Problem. I'd like the entries reproduced exactly, with all pictures omitted.
+++++
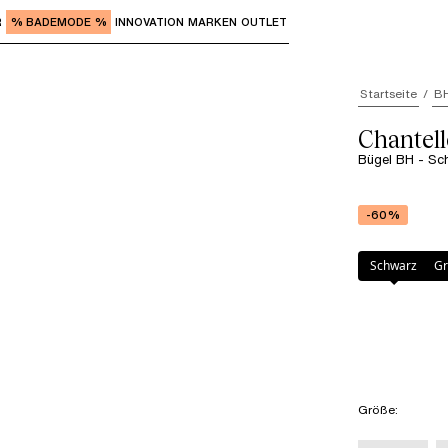
R
% BADEMODE %
INNOVATION
MARKEN
OUTLET
"Eingabe" zum Aufrufen der Untermenüs und "Pfeil nach o
Startseite
B
Chante
Bügel BH - Sc
-60%
Farbe
:
Schwarz
Schwarz
Gr
Größe
:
+++++
Response for this exercise.
R
% BADEMODE %
INNOVATION
MARKEN
OUTLET
"Eingabe" zum Aufrufen der Untermenüs und "Pfeil nach o
Startseite
B
Chante
Bügel BH - Sc
-60%
Farbe
:
Schwarz
Schwarz
Gr
Größe
:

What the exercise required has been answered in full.